#### EXERCISE BRIEF:
From the data below, return all lines holding the string "Under".

#### DATA FOR REVIEW:

== Segment start ==

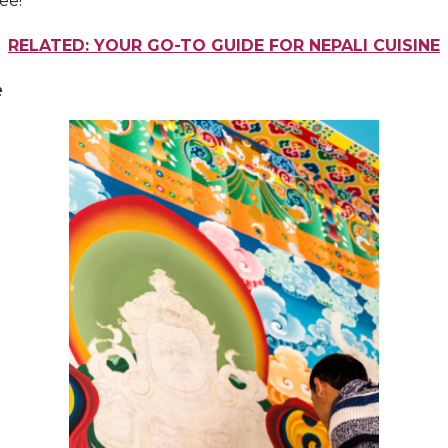
ee!
RELATED: YOUR GO-TO GUIDE FOR NEPALI CUISINE
e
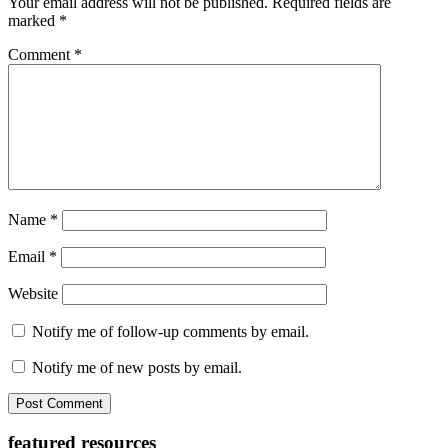
Your email address will not be published.
Required fields are
marked
*
Comment
*
Name
*
Email
*
Website
Notify me of follow-up comments by email.
Notify me of new posts by email.
Primary
featured resources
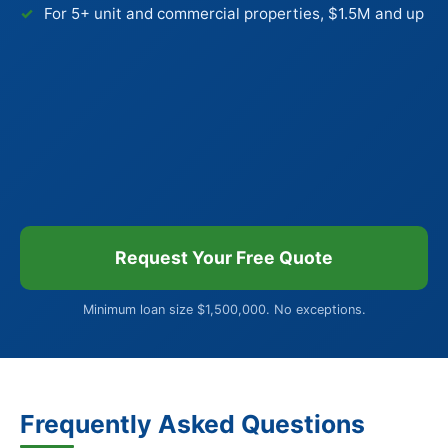
For 5+ unit and commercial properties, $1.5M and up
Request Your Free Quote
Minimum loan size $1,500,000. No exceptions.
Frequently Asked Questions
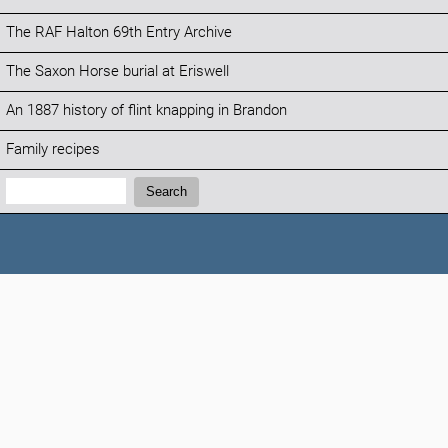
The RAF Halton 69th Entry Archive
The Saxon Horse burial at Eriswell
An 1887 history of flint knapping in Brandon
Family recipes
Search:
Search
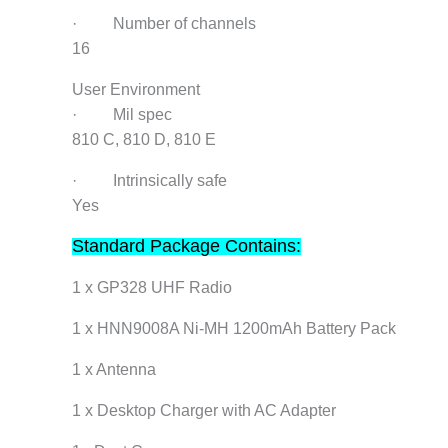
· Number of channels
16
User Environment
· Mil spec
810 C, 810 D, 810 E
· Intrinsically safe
Yes
Standard Package Contains:
1 x GP328 UHF Radio
1 x HNN9008A Ni-MH 1200mAh Battery Pack
1 x Antenna
1 x Desktop Charger with AC Adapter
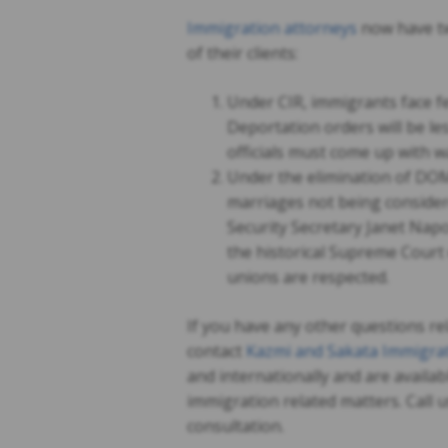
Immigration attorneys
now have tw
of their clients:
Under CIR, immigrants face fe
Deportation orders will be le
officials must come up with w
Under the elimination of DOM
marriages not being consider
Security Secretary Janet Napo
the historical Supreme Court 
unions are respected.
If you have any other questions re
contact
Kazmi and Sakata Immigrat
and internationally and are availab
immigration related matters. Call 
consultation.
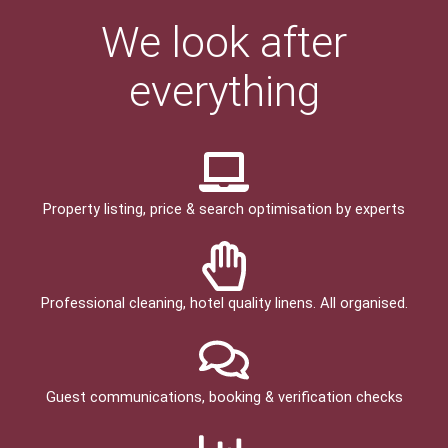
We look after
everything
Property listing, price & search optimisation by experts
Professional cleaning, hotel quality linens. All organised.
Guest communications, booking & verification checks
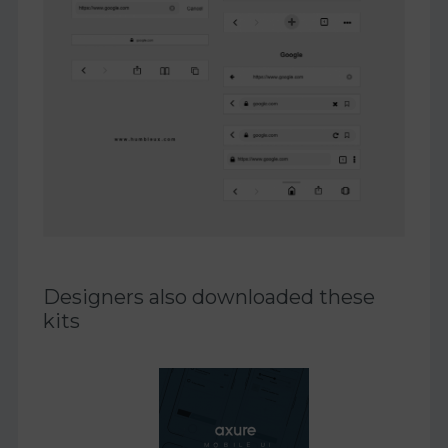
Designers also downloaded these
kits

== Segment end ==

#### FINAL ANSWER:
Under CIR, immigrants face fe
Under the elimination of DOM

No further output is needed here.